Non c'è, quindi, una regola secondo la quale l'ingresso di qualsiasi partito piccolo favorisca automaticamente una maggioranza alternativa all'AfD. Dipende da quale formazione sia, da quanti deputati ottenga e con chi sia disposta a patteggiare.
Berlino: BSW può alterare la distribuzione senza diventare socio
Nella capitale, la situazione di BSW aggiunge un'altra incertezza alla disputa per il Governo. La sua presenza o assenza influirebbe sulla distribuzione dei deputati tra Die Linke, CDU, Verdi, SPD e AfD.
Ma entrare in Parlamento non equivale ad avere assicurato un ruolo nell'Esecutivo. La candidata di Die Linke, Elif Eralp, ha escluso durante la campagna una coalizione con BSW, secondo quanto riportato da Die Welt. Quella posizione limita le conclusioni che possono essere tratte da una semplice somma di percentuali.

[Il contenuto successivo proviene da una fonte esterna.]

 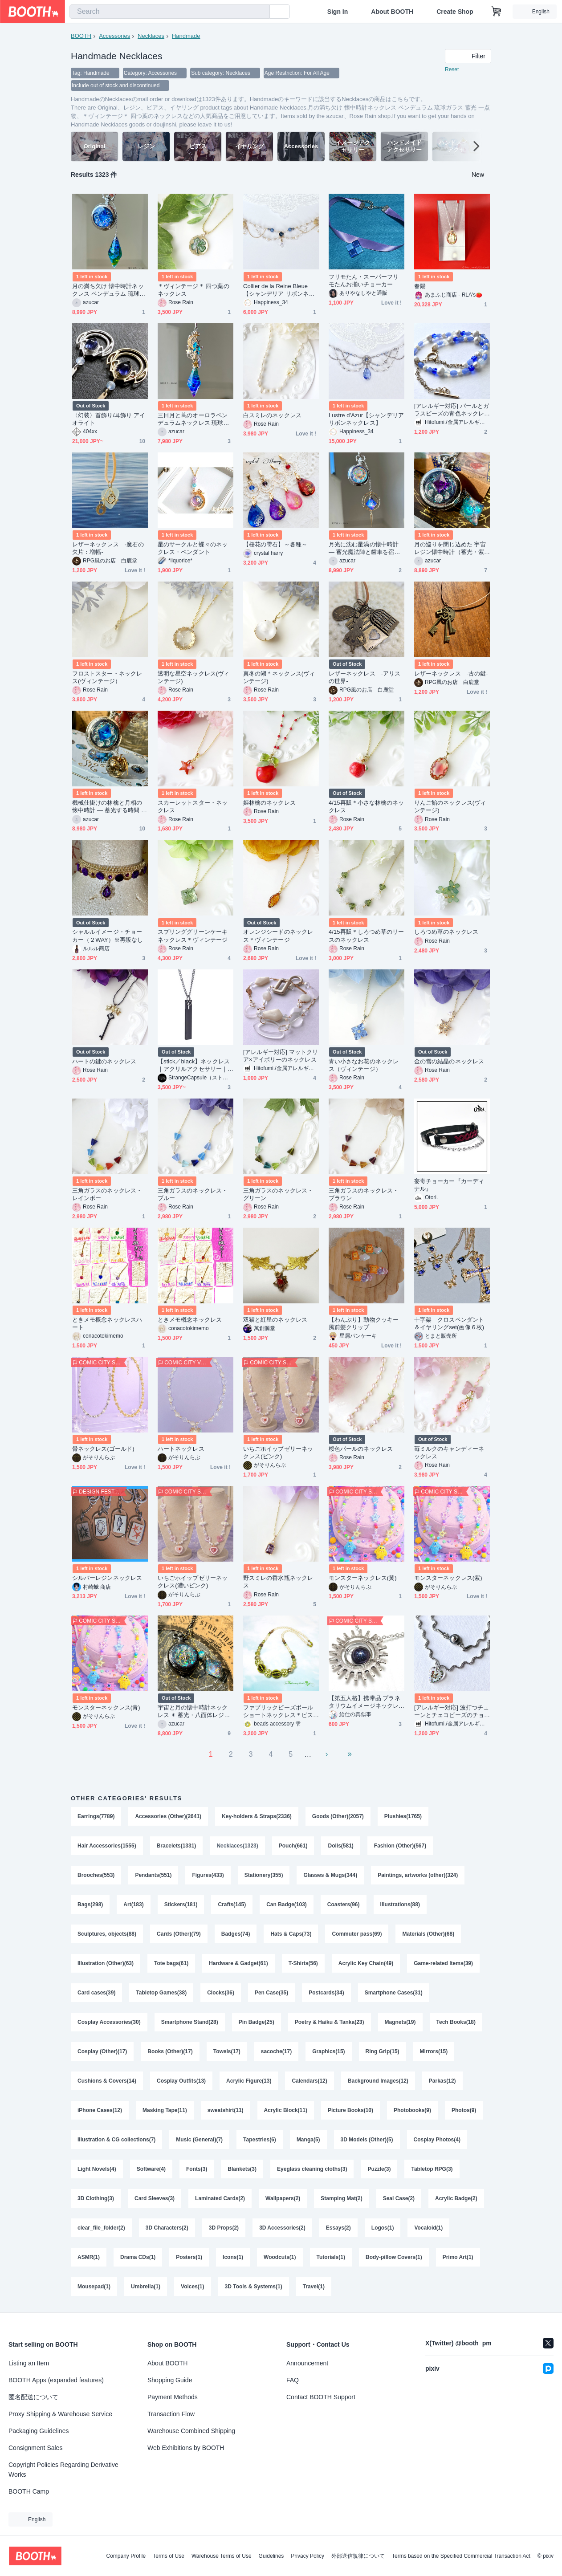 What do you see at coordinates (193, 677) in the screenshot?
I see `透明な星空ネックレス(ヴィンテージ)` at bounding box center [193, 677].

La distinzione è decisiva: un partito può cambiare le maggioranze per il fatto di ottenere seggi, anche se finisce all'opposizione e non partecipa a nessun accordo di governo.
Un 5% sullo schermo non garantisce ancora l'ingresso
Le percentuali di un sondaggio sono stime soggette a incertezza. Un 5% pubblicato alla chiusura non certifica che il risultato finale raggiunga il minimo legale.
Non basta nemmeno guardare una cifra arrotondata durante lo scrutinio. Vicino alla soglia contano i voti esatti, quelli che restano da conteggiare e le regole applicabili. Una differenza che scompare arrotondando può separare due esiti parlamentari.
Per questo, mentre le prime posizioni attirano i titoli, è opportuno seguire anche le candidature situate intorno a quella frontiera. La questione non è solo quanto ottiene ciascuna, ma come cambia la Camera se riesce ad entrare.
La prima posizione darà al vincitore un argomento politico per rivendicare il Governo. La battaglia del 5% può determinare se trova una maggioranza per ottenerlo.